SemanticSearch helps Fennara find relevant project code in larger Godot projects.

Instead of reading every file on every request, Fennara can search the indexed project for matching logic, signals, variables, resources, UI scripts, and likely bug locations. This makes it much easier to work in projects where the important code is spread across many files.

SemanticSearch is available during an active 14-day trial or with Fennara Pro. It is available in both the Godot plugin chat and MCP as semantic_search.

Indexing may take time after first setup or after larger project changes. Once ready, it gives Fennara a better starting point before it reads or edits files.

Indexing and SemanticSearch-related requests appear under the Indexing agent on the Usage page.

MCP also exposes search_shaders for shader examples. Fennara MCP still does not expose broad filesystem tools like read_file; MCP apps can use their own file/search tools for normal file access.

Class information

Godot APIs are easy to misremember. Fennara can inspect a Godot class before writing scene edit code.

Class information includes the API surface the model needs for safer edits: properties, methods, signals, enums, constants, tutorials, parent classes, and direct child classes.

This matters most before scene editing. If Fennara needs to use a native Godot method or property, it can look up the real API instead of inventing one.

Node properties

Fennara can inspect the changed properties of specific nodes in a scene.
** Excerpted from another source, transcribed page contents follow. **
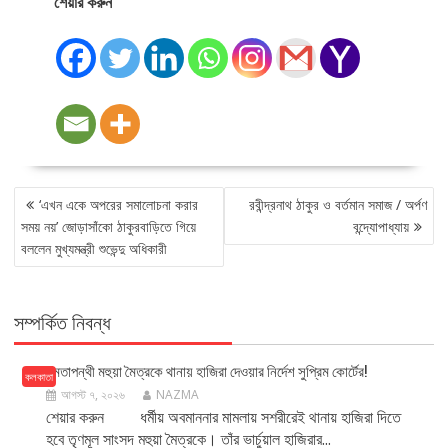
শেয়ার করুন
POST
‘এখন একে অপরের সমালোচনা করার
রবীন্দ্রনাথ ঠাকুর ও বর্তমান সমাজ / অর্পণ
NAVIGATION
সময় নয়’ জোড়াসাঁকো ঠাকুরবাড়িতে গিয়ে
বন্দ্যোপাধ্যায়
বললেন মুখ্যমন্ত্রী শুভেন্দু অধিকারী
সম্পর্কিত নিবন্ধ
মমতাপন্থী মহুয়া মৈত্রকে থানায় হাজিরা দেওয়ার নির্দেশ সুপ্রিম কোর্টের!
কলকাতা
আগস্ট ৭, ২০২৬
NAZMA
শেয়ার করুন ধর্মীয় অবমাননার মামলায় সশরীরেই থানায় হাজিরা দিতে
হবে তৃণমূল সাংসদ মহুয়া মৈত্রকে। তাঁর ভার্চুয়াল হাজিরার...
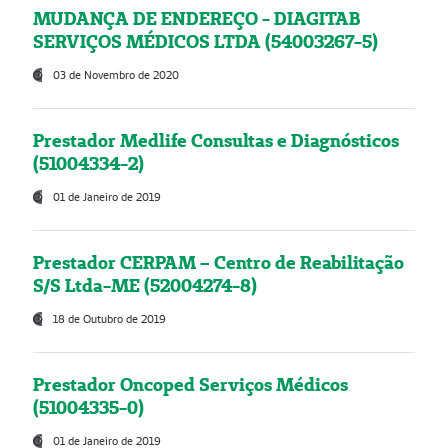
MUDANÇA DE ENDEREÇO - DIAGITAB
SERVIÇOS MÉDICOS LTDA (54003267-5)
03 de Novembro de 2020
Prestador Medlife Consultas e Diagnósticos
(51004334-2)
01 de Janeiro de 2019
Prestador CERPAM – Centro de Reabilitação
S/S Ltda-ME (52004274-8)
18 de Outubro de 2019
Prestador Oncoped Serviços Médicos
(51004335-0)
01 de Janeiro de 2019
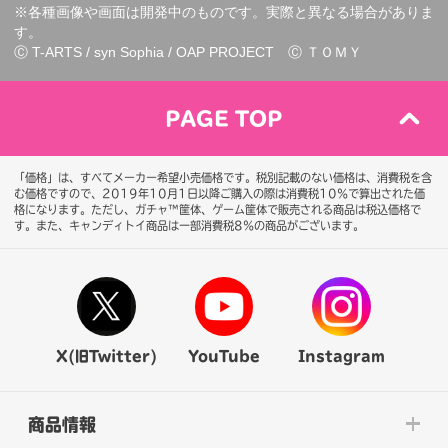
※各種画像や画面は開発中のものです。実際と異なる場合がありま
す。
Ⓒ T-ARTS / syn Sophia / OAP PROJECT Ⓒ ＴＯＭＹ
PAGE TOP
「価格」は、すべてメーカー希望小売価格です。税別記載のない価格は、消費税を含
む価格ですので、2019年10月1日以降ご購入の際は消費税10％で算出された価
格になります。
ただし、ガチャ™筐体、ゲーム筐体で販売される商品は税込価格で
す。また、キャンディトイ商品は一部消費税8％の商品がございます。
X(旧Twitter)
YouTube
Instagram
商品情報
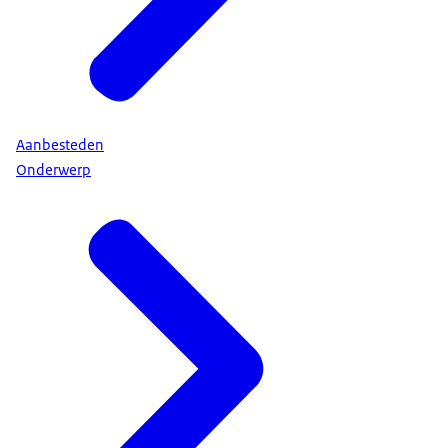
Aanbesteden
Onderwerp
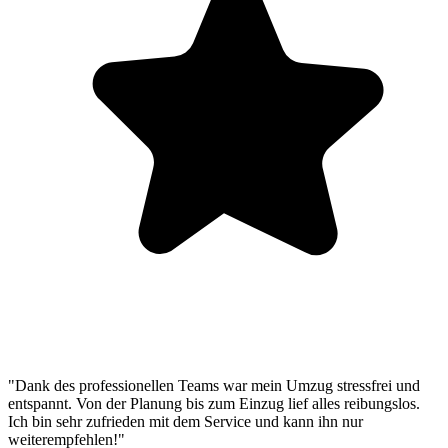
"Dank des professionellen Teams war mein Umzug stressfrei und
entspannt. Von der Planung bis zum Einzug lief alles reibungslos.
Ich bin sehr zufrieden mit dem Service und kann ihn nur
weiterempfehlen!"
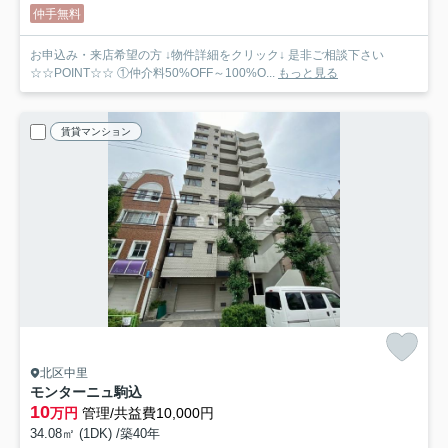
仲手無料
お申込み・来店希望の方 ↓物件詳細をクリック↓ 是非ご相談下さい
☆☆POINT☆☆ ①仲介料50%OFF～100%O...
もっと見る
賃貸マンション
北区中里
モンターニュ駒込
10
万円
管理/共益費10,000円
34.08㎡ (1DK) /築40年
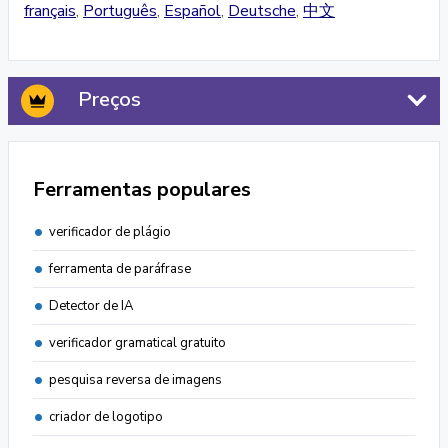
français
,
Português
,
Español
,
Deutsche
,
中文
Preços
Ferramentas populares
verificador de plágio
ferramenta de paráfrase
Detector de IA
verificador gramatical gratuito
pesquisa reversa de imagens
criador de logotipo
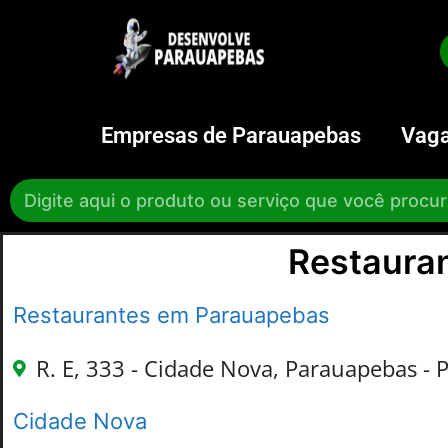
Empresas de Parauapebas
Vaga
Restaura
Restaurantes em Parauapebas
R. E, 333 - Cidade Nova, Parauapebas - 
Cidade Nova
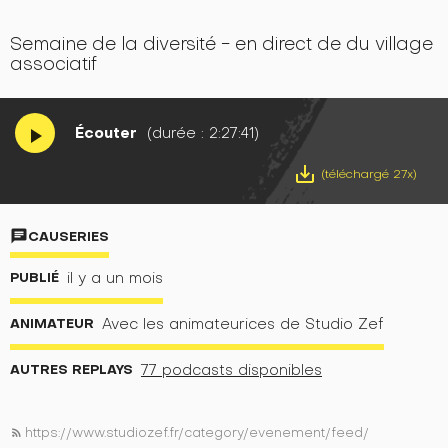
Semaine de la diversité - en direct de du village
associatif
Écouter
(durée : 2:27:41)
play_arrow
save_alt
(téléchargé 27x)
chat
CAUSERIES
PUBLIÉ
il y a un mois
ANIMATEUR
Avec les animateurices de Studio Zef
AUTRES REPLAYS
77 podcasts disponibles
https://www.studiozef.fr/category/evenement/feed/
rss_feed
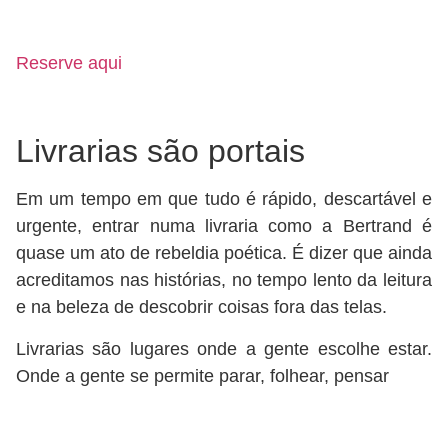
Reserve aqui
Livrarias são portais
Em um tempo em que tudo é rápido, descartável e
urgente, entrar numa livraria como a Bertrand é
quase um ato de rebeldia poética. É dizer que ainda
acreditamos nas histórias, no tempo lento da leitura
e na beleza de descobrir coisas fora das telas.
Livrarias são lugares onde a gente escolhe estar.
Onde a gente se permite parar, folhear, pensar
This is especially useful when a node has attached scripts, exported properties, nested resources, theme overrides, materials, TileSet data, Animation resources, SpriteFrames, MeshLibrary data, or other deep configuration.

The point is not just to know that a node exists. The point is to show the model the configuration that actually matters for editing that node safely.

Scene tree and screenshots

Fennara can inspect the scene tree to find node paths and understand structure before editing.

It can also capture scene screenshots when visual context matters. Screenshots are useful for layout issues, visual bugs, and checking what a scene looks like without relying only on text.

Screenshots work for both 2D and 3D scenes, so Fennara can reason about space visually instead of only reading node names and properties. That lets the model move through the scene context much closer to how you would inspect it manually in Godot.

File and project tools

Fennara can read project files, create or update files, move or delete files, save custom resources, and change supported project settings.

These tools are scoped to the project and avoid protected plugin/internal paths. For last-turn rollback, use Revert. For larger checkpoints, use Git.